For your reading pleasure, Tempest presents yet another exquisite example of romantic narrative…

The Flashing Barbarian
by Gerry Dahley Baker

   No; the twice-jilted Juliette was not pleased. Not at all! Neither the smell of new-cut grass nor the gleaming, antiseptic operating theatre impressed her, and it was all because he wasn’t there. Intellectually, she realized that dashing Peter Bard, the uncivilized brilliant scholar who had wanted to make her his life’s work, had a full life in which he was on a collision course with the High Council itself, and he could not be expected to hold any consideration for the pleasure of one darkest girl.
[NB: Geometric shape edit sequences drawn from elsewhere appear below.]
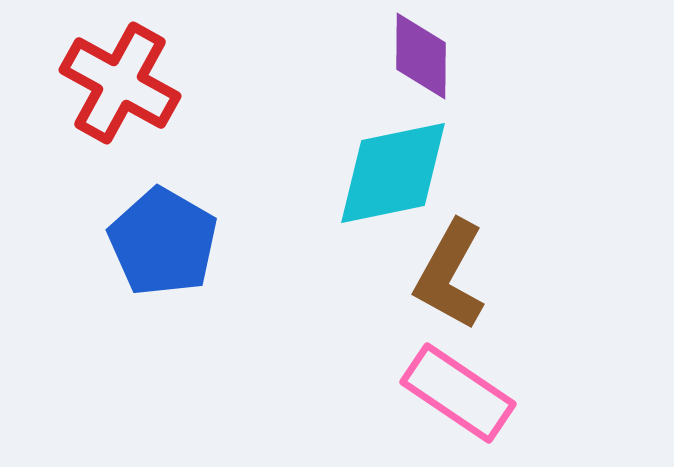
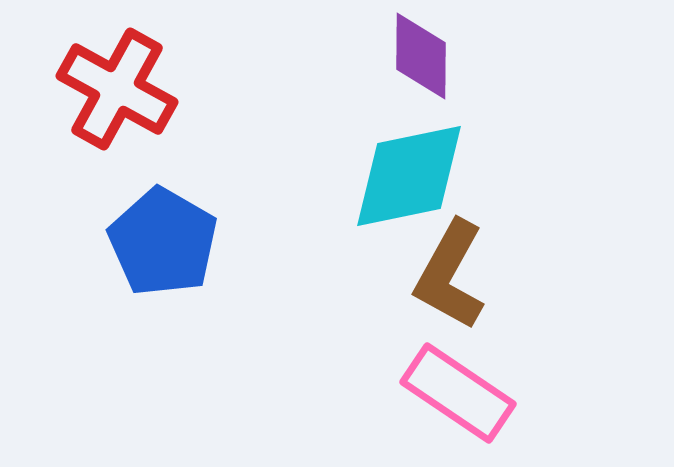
red cross: moved 3 px left, 6 px down
cyan diamond: moved 16 px right, 3 px down
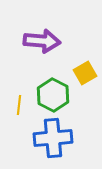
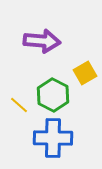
yellow line: rotated 54 degrees counterclockwise
blue cross: rotated 6 degrees clockwise
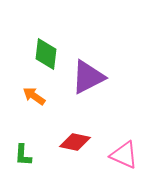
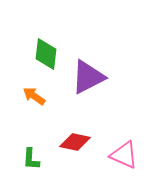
green L-shape: moved 8 px right, 4 px down
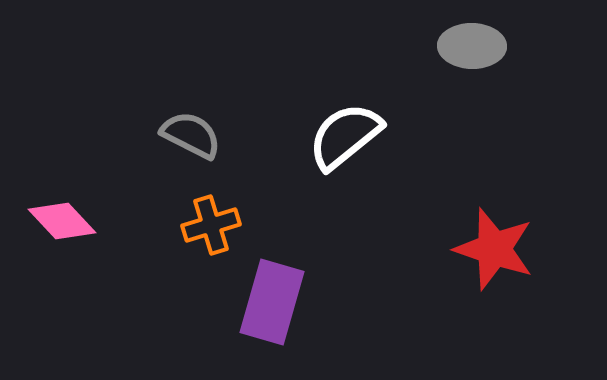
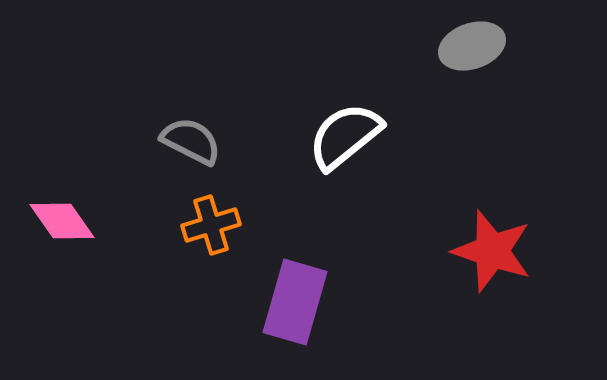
gray ellipse: rotated 20 degrees counterclockwise
gray semicircle: moved 6 px down
pink diamond: rotated 8 degrees clockwise
red star: moved 2 px left, 2 px down
purple rectangle: moved 23 px right
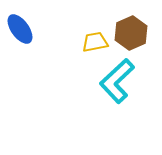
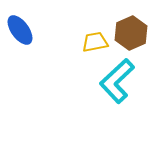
blue ellipse: moved 1 px down
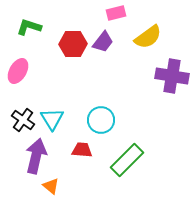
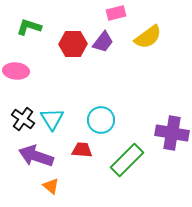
pink ellipse: moved 2 px left; rotated 65 degrees clockwise
purple cross: moved 57 px down
black cross: moved 1 px up
purple arrow: rotated 84 degrees counterclockwise
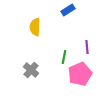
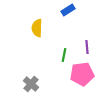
yellow semicircle: moved 2 px right, 1 px down
green line: moved 2 px up
gray cross: moved 14 px down
pink pentagon: moved 2 px right; rotated 15 degrees clockwise
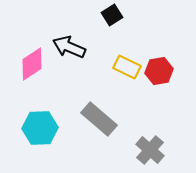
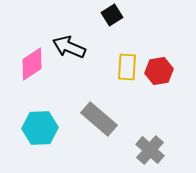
yellow rectangle: rotated 68 degrees clockwise
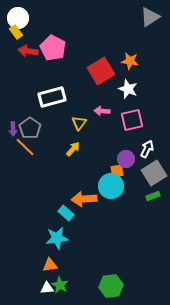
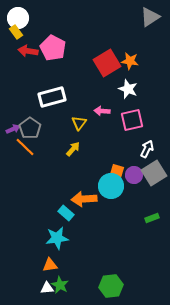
red square: moved 6 px right, 8 px up
purple arrow: rotated 112 degrees counterclockwise
purple circle: moved 8 px right, 16 px down
orange square: rotated 24 degrees clockwise
green rectangle: moved 1 px left, 22 px down
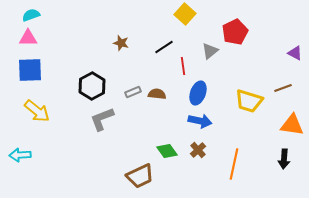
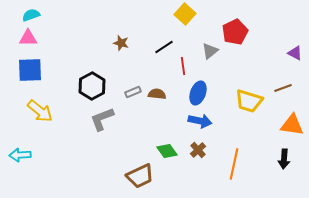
yellow arrow: moved 3 px right
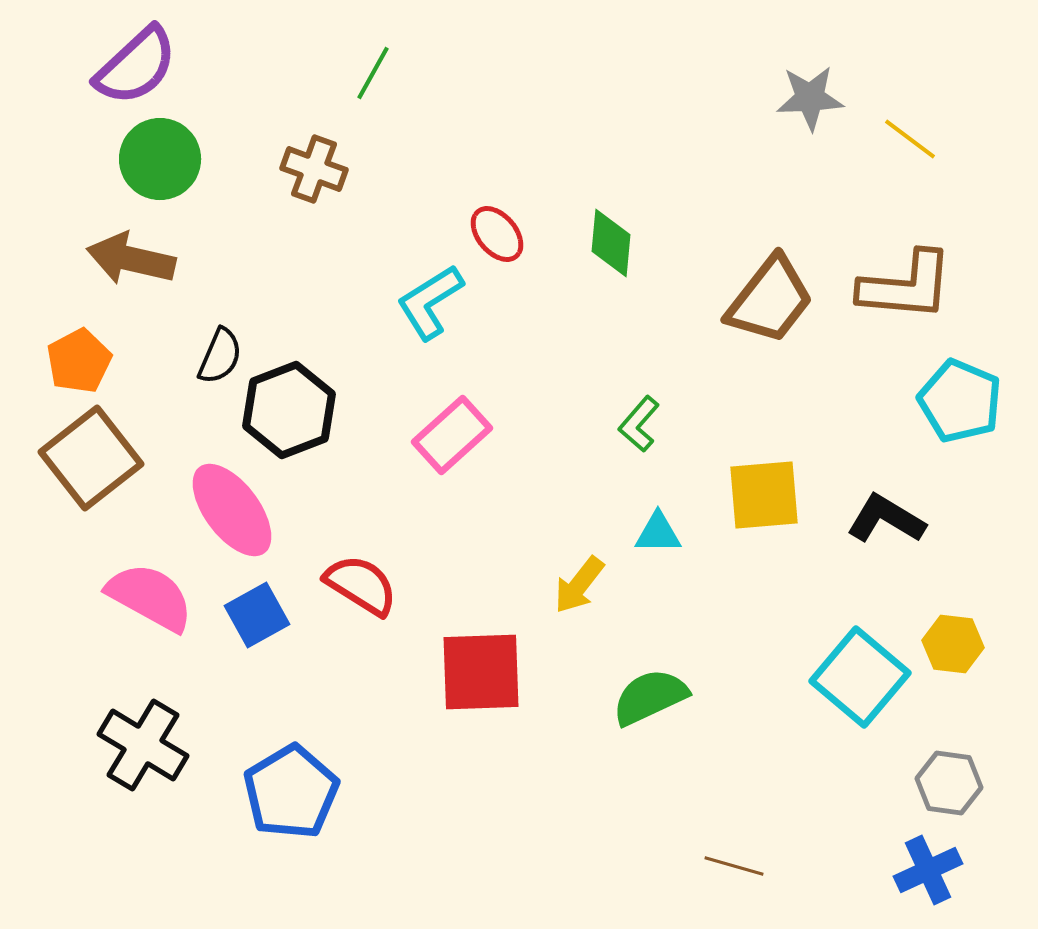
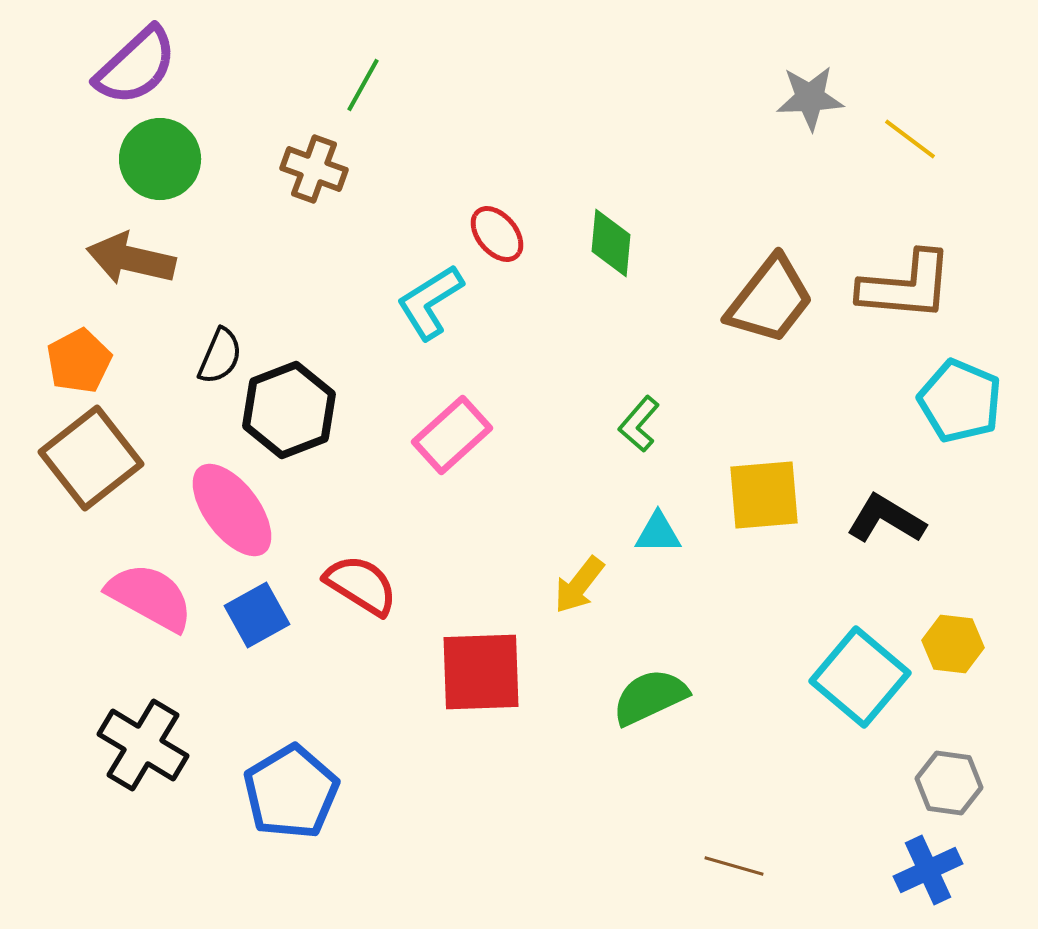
green line: moved 10 px left, 12 px down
Intellectually, she knew this. And yet…
   Truly, it had been a most intensely untamable, savage, arcane day when Marion’s shocking revelation had brought him to her attention.
   It was then that the thud of fists, a muffled cry, fighting on the stairway shattered her composure into a million savage pieces! She leapt to her feet with hope — and alarm — in her eyes. Surely it could not be — but it was! At the door, the unspeakably barely inexplicable, uncivilized, barbarian and masculine face she had come to know so well! “All I have is yours,” he said in his curiously endearing fashion while the truth — the whole truth — slowly came home to her. “I need you, you little fool!”
   Just then, as he went down on his knees and implored her to forgive him, she knew that life without him was unthinkable, if not seductive. Wthout him, could she ever have realized thankfully that, in the end, things always work out really, really well?